Car Buyers' Guide: SUVs for $40K

By Jack Biddle

More space for kids with three rows of seats

Honda Odyssey. Photo / Supplied
Honda Odyssey. Photo / Supplied

Rebecca and her accountant hubby have three young children aged between 3 and 6 and while they are a two-car family during the working week, weekend outings or trips down to the family bach at Whangamata mean everyone has to squeeze into their Nissan X-Trail.

With three child seats across the back seat, things are a bit tight and tension can build on those long drives for both the kids and their parents.

"I don't want a large SUV or anything with sliding doors. It's more about spreading the load and giving the kids a little more space rather than adding more occupants. We intend to hire a trailer for the Christmas camping trip and wondered whether one of those roof storage boxes may also help create more interior space," says Rebecca

The accountant has apparently done the sums and ruled out any diesel options for cars with three rows of seats.

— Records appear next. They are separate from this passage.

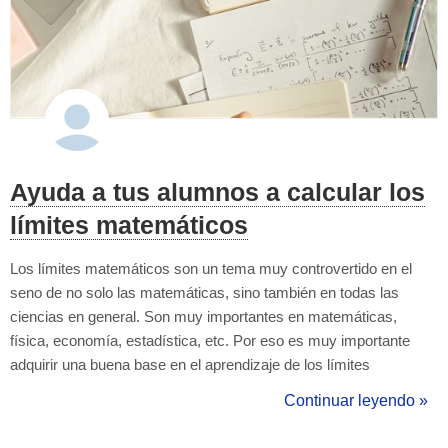
Ayuda a tus alumnos a calcular los
límites matemáticos
Los límites matemáticos son un tema muy controvertido en el
seno de no solo las matemáticas, sino también en todas las
ciencias en general. Son muy importantes en matemáticas,
física, economía, estadística, etc. Por eso es muy importante
adquirir una buena base en el aprendizaje de los límites
matemáticos, es decir, saber de donde vienen, saber como
Continuar leyendo »
resolverlos, posibles usos, adecuación en la resolución según el
tipo de problema. En primer lu...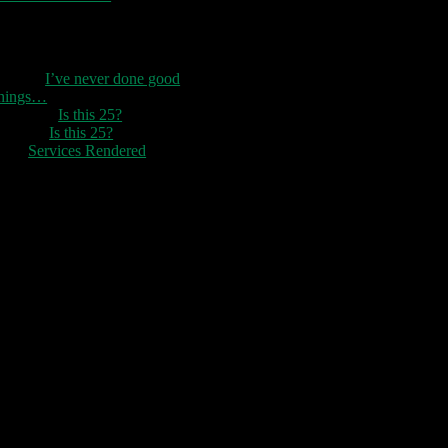
Seneste kommentarer
1888
til
I’ve never done good
things…
Rozzer
til
Is this 25?
ter k
til
Is this 25?
nc
til
Services Rendered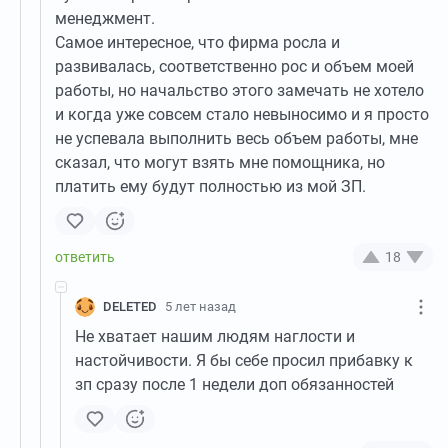
менеджмент.
Самое интересное, что фирма росла и
развивалась, соответственно рос и объем моей
работы, но начальство этого замечать не хотело
и когда уже совсем стало невыносимо и я просто
не успевала выполнить весь объем работы, мне
сказал, что могут взять мне помощника, но
платить ему будут полностью из мой ЗП.
18
DELETED
5 лет назад
Не хватает нашим людям наглости и
настойчивости. Я бы себе просил прибавку к
зп сразу после 1 недели доп обязанностей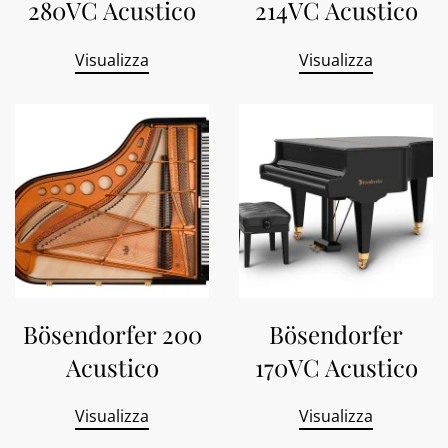
280VC Acustico
214VC Acustico
Visualizza
Visualizza
Bösendorfer 200
Bösendorfer
Acustico
170VC Acustico
Visualizza
Visualizza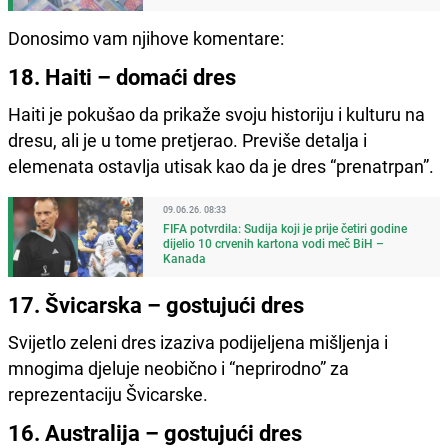
Donosimo vam njihove komentare:
18. Haiti – domaći dres
Haiti je pokušao da prikaže svoju historiju i kulturu na
dresu, ali je u tome pretjerao. Previše detalja i
elemenata ostavlja utisak kao da je dres “prenatrpan”.
09.06.26. 08:33
FIFA potvrdila: Sudija koji je prije četiri godine
dijelio 10 crvenih kartona vodi meč BiH –
Kanada
17. Švicarska – gostujući dres
Svijetlo zeleni dres izaziva podijeljena mišljenja i
mnogima djeluje neobično i “neprirodno” za
reprezentaciju Švicarske.
16. Australija – gostujući dres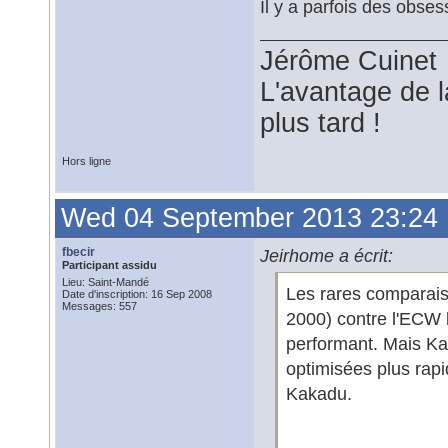
Il y a parfois des obse
Jérôme Cuinet
L'avantage de l
plus tard !
Hors ligne
Wed 04 September 2013 23:24
fbecir
Jeirhome a écrit:
Participant assidu
Lieu: Saint-Mandé
Les rares comparais
Date d'inscription: 16 Sep 2008
Messages: 557
2000) contre l'ECW 
performant. Mais Ka
optimisées plus rap
Kakadu.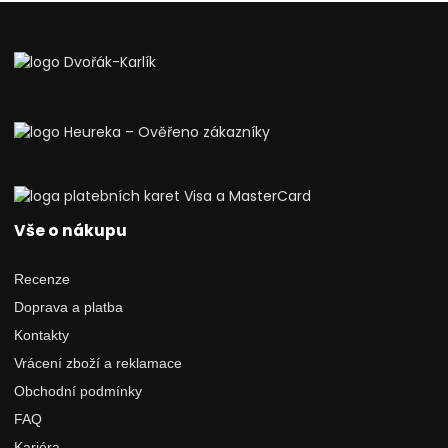
Vše o nákupu
Recenze
Doprava a platba
Kontakty
Vrácení zboží a reklamace
Obchodní podmínky
FAQ
Kariéra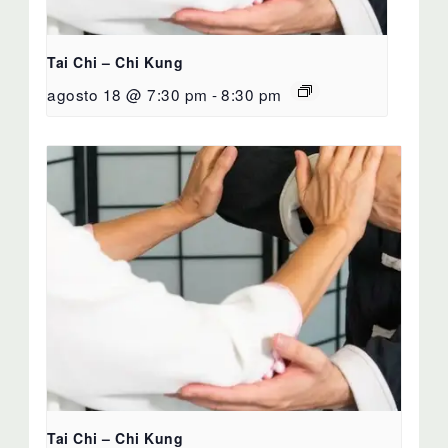
Tai Chi – Chi Kung
agosto 18 @ 7:30 pm
-
8:30 pm
Tai Chi – Chi Kung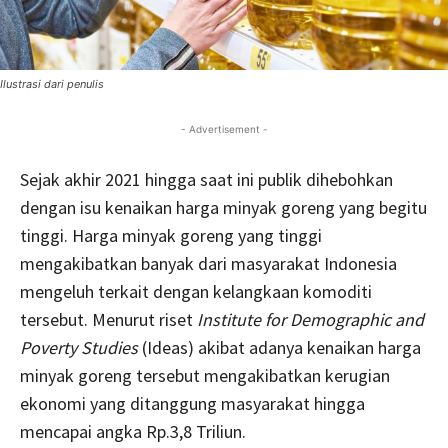
Ilustrasi dari penulis
- Advertisement -
Sejak akhir 2021 hingga saat ini publik dihebohkan
dengan isu kenaikan harga minyak goreng yang begitu
tinggi. Harga minyak goreng yang tinggi
mengakibatkan banyak dari masyarakat Indonesia
mengeluh terkait dengan kelangkaan komoditi
tersebut. Menurut riset
Institute for Demographic and
Poverty Studies
(Ideas) akibat adanya kenaikan harga
minyak goreng tersebut mengakibatkan kerugian
ekonomi yang ditanggung masyarakat hingga
mencapai angka Rp.3,8 Triliun.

Well Rebecca, there are always compromises with any vehicle with a third row of seats. Regardless of vehicle size, the minute the back row of seats are pulled from the floor and folded into position, most of the rear cargo room is lost.

While the kids may be happy with their own space, Mum and Dad are often left wondering how to accommodate the pushchair and other bulky items. Accessing the third row of seats can also be a challenge, while actual seat quality can mean it's definitely a kids only zone. Clever seat configuration however from new car manufacturers these days normally allows for a 60/40 split for the second row and a 50/50 split in the rear, so one child in the back and two in the second row can still provide room for shopping and less bulky items.

I like your thinking about the trailer and storage box. Also, apart from the extra power a bigger vehicle provides, you may not really make too many gains in layout and space.

A number of seven-seat options are on the market and the ones listed are a guide only as to some of the different sizes and possible options.

Nissan Qashqai + 2

Nissan Qashqai
Nissan Qashqai

It's basically the same as the standard five-seater Qashqai with a revised back end to accept a third row of seats. Things to like are: it's not an overly large vehicle, has extremely comfortable front seats, while the second row slide forward which makes access to the back row easier. Engine size is half a litre down on the X-Trail but claimed fuel consumption is 8l/100km. Price new is within budget at around $38,000 but I suspect you would buy it cheaper than that.

Holden Captiva 7

The Holden Captiva7 SX seats seven passengers.
The Holden Captiva7 SX seats seven passengers.

The Captiva sold in big numbers last year and certainly opens up more overall room and space. The SX ($41,890) has a 2.4-litre 4-cylinder engine so power is more in line with the X-Trail. Fuel consumption is a claimed 9l/100km helped along by a six-speed automatic transmission. While the second row of seats create better overall storage space when folded flat in comparison to the Nissan, access to the third row is no easier especially if child seats are installed. Towing the camping gear would be effortless and 2WD means less complications and a reduction in overall weight.

Honda Odyssey

Honda Odyssey. Photo / Supplied
Honda Odyssey. Photo / Supplied

Four adults, one baby capsule, a car seats, a booster seat, a full size pushchair plus accessories needed for a day at the beach means the Odyssey wins for interior space. Rear seats are adult friendly and because the car sits lower to the ground than its competitors, a storage box would be within easy reach. Price new is around $47,000 so you would need to look at the used market.

Driven recommends

Leave the kids with caregivers and go walk the local car yards and look at and try out all the various options. Allow for, or negotiate, the price of a tow bar as they aren't a cheap accessory to have fitted afterwards.